Alexandre de Freitas Barbosa – Quando se gera muito
emprego, começa a aparecer o que algumas pessoas chamam “apagão de
obra”; eu não gosto desse termo, na prática trata-se da escassez de
trabalhos mais qualificados. Se você quiser esse novo padrão de
desenvolvimento com o desenvolvimento de setores de maior produtividade,
que adicionam o maior valor e por isso podem gerar melhores empregos,
ele permite uma mobilidade social importante. Estou pensando justamente
no processo de mobilidade social. Ou seja, num período de 20 anos, que
estrutura social o Brasil vai ter? Uma estrutura social de uma classe
média que vive da exploração do empregado doméstico sem carteira
assinada, ou uma estrutura social que vive, digamos, de cargos bem
remunerados, de técnicos profissionais, especialistas com curso superior
nas áreas importantes de gestão das empresas e do setor público? De uma
classe trabalhadora que possa acompanhar, com os seus salários, os
ganhos de produtividade e de um setor que vai continuar existindo de
trabalhadores vinculados à prestação de pequenos serviços, à pequena
produção rural, que precisam se organizar em cooperativas de maneira a
defender os seus rendimentos?
O que aconteceu no Brasil foi um processo de recuperação do poder de
compra, o qual estava muito baixo para os salários de todo mundo,
principalmente para o pessoal que está na base da pirâmide social.
Agora, é preciso dar um passo para que alguns desses segmentos possam
realmente se vincular a uma classe trabalhadora de salários médios,
razoavelmente elevados em altos níveis de qualificação. Nos próximos 20
anos, temos de preparar essa transição.
Quando nós estamos falando de desenvolvimento relacionado à
desigualdade, estamos falando apenas daqueles que vivem da renda do
trabalho, o que é um problema. É como se pegasse um bolo no Brasil e,
desse bolo, 40% ficasse com os salários, e dentro daqueles que vivem com
os salários, ver-se a desigualdade. É a chamada distribuição de
desigualdade pessoal da renda. E a desigualdade funcional, que é o lucro
versus os salários?
Então, precisa-se aumentar a participação dos 40%, fazendo com que os
segmentos de baixos salários subam mais rapidamente. Por isso esses
terão uma cobertura via salário mínimo, e os segmentos de maior
produtividade aumentarão a sua renda de acordo com os níveis de
produtividade que podem crescer, inclusive acima do salário mínimo. Mas o
mais importante é que a renda do trabalho passe a ter mais importância
no conjunto da renda nacional.
Quer dizer que o capital vai perder? Não. Pode ser que a taxa de
lucro do capital seja menor, mas a massa de lucros dele vai se ampliar,
porque vão ter mais mercados etc.

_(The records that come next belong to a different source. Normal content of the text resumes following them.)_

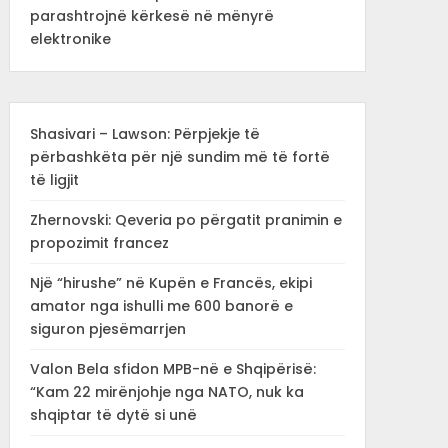
parashtrojnë kërkesë në mënyrë
elektronike
Shasivari – Lawson: Përpjekje të
përbashkëta për një sundim më të fortë
të ligjit
Zhernovski: Qeveria po përgatit pranimin e
propozimit francez
Një “hirushe” në Kupën e Francës, ekipi
amator nga ishulli me 600 banorë e
siguron pjesëmarrjen
Valon Bela sfidon MPB-në e Shqipërisë:
“Kam 22 mirënjohje nga NATO, nuk ka
shqiptar të dytë si unë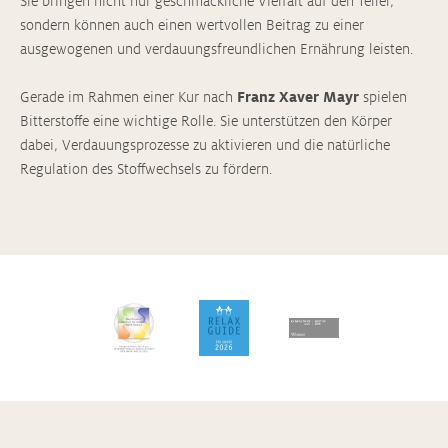
Sie bringen nicht nur geschmackliche Vielfalt auf den Teller,
sondern können auch einen wertvollen Beitrag zu einer
ausgewogenen und verdauungsfreundlichen Ernährung leisten.
Gerade im Rahmen einer Kur nach
Franz Xaver Mayr
spielen
Bitterstoffe eine wichtige Rolle. Sie unterstützen den Körper
dabei, Verdauungsprozesse zu aktivieren und die natürliche
Regulation des Stoffwechsels zu fördern.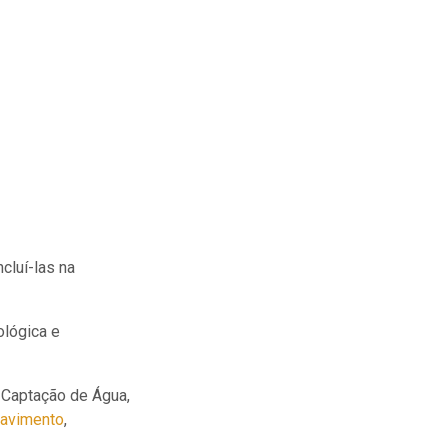
cluí-las na
ológica e
 Captação de Água,
avimento
,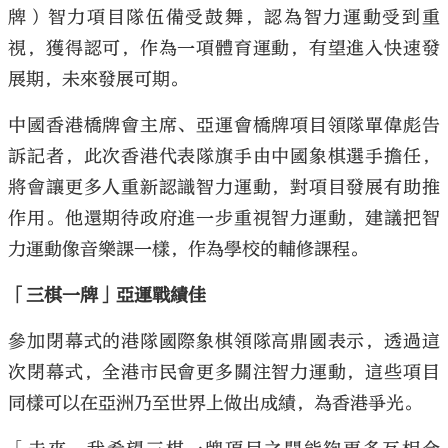
牌）智力項目隊伍備受鼓舞，認為智力運動受到重
視，獲得認可，作為一項體育運動，有望進入快速發
展期，未來發展可期。
中國香港橋牌會主席、亞運會橋牌項目領隊單偉彪告
訴記者，此次香港代表隊旗手由中國象棋選手擔任，
將會讓更多人重新認識智力運動，對項目發展有助推
作用。他還期待政府進一步重視智力運動，建議把智
力運動像音樂課一樣，作為學校的輔修課程。
「三棋一牌」亞運戰績佳
參加閉幕式的港隊國際象棋領隊高鼎國表示，透過這
次閉幕式，全港市民會更多關注智力運動，這些項目
同樣可以在亞洲乃至世界上做出成績，為香港爭光。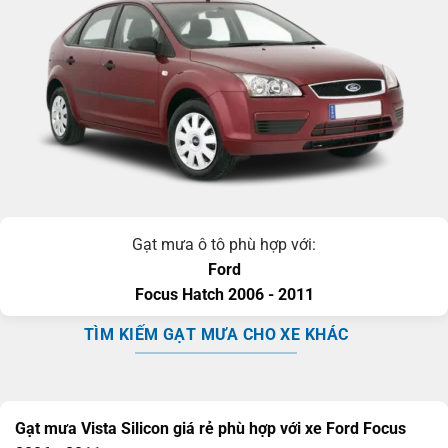
Gạt mưa ô tô phù hợp với:
Ford
Focus
Hatch
2006 - 2011
TÌM KIẾM GẠT MƯA CHO XE KHÁC
Gạt mưa Vista Silicon giá rẻ phù hợp với xe Ford Focus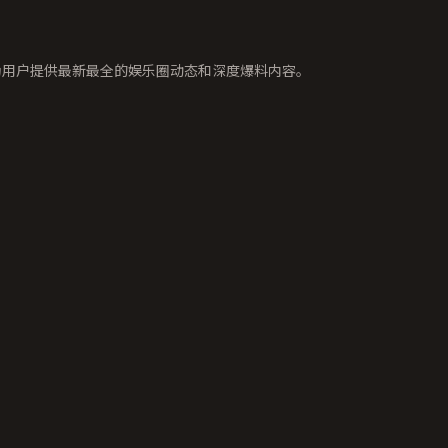
为用户提供最新最全的娱乐圈动态和深度爆料内容。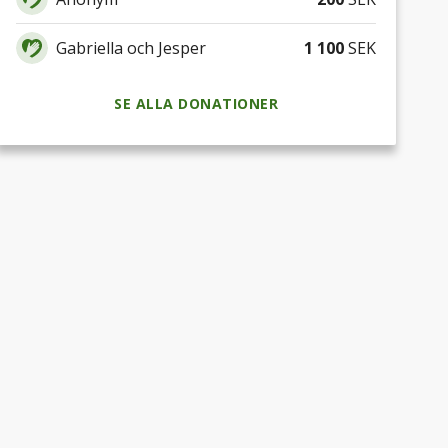
Gabriella och Jesper
1 100
SEK
SE ALLA DONATIONER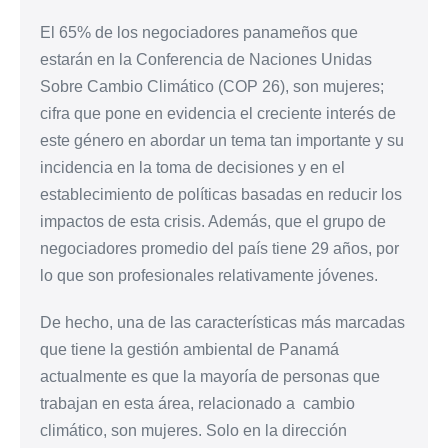
El 65% de los negociadores panameños que
estarán en la Conferencia de Naciones Unidas
Sobre Cambio Climático (COP 26), son mujeres;
cifra que pone en evidencia el creciente interés de
este género en abordar un tema tan importante y su
incidencia en la toma de decisiones y en el
establecimiento de políticas basadas en reducir los
impactos de esta crisis. Además, que el grupo de
negociadores promedio del país tiene 29 años, por
lo que son profesionales relativamente jóvenes.
De hecho, una de las características más marcadas
que tiene la gestión ambiental de Panamá
actualmente es que la mayoría de personas que
trabajan en esta área, relacionado a cambio
climático, son mujeres. Solo en la dirección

É possível até conseguir mercados fora
do país, caso se aumente a produtividade, e ter produtos mais
competitivos. Então, a política de sustentação e de valorização do
salário mínimo é um dos elementos. Ela foi talvez um dos eixos desse
processo de redução da desigualdade de renda. Porém, se acoplar a um conjunto de outras políticas.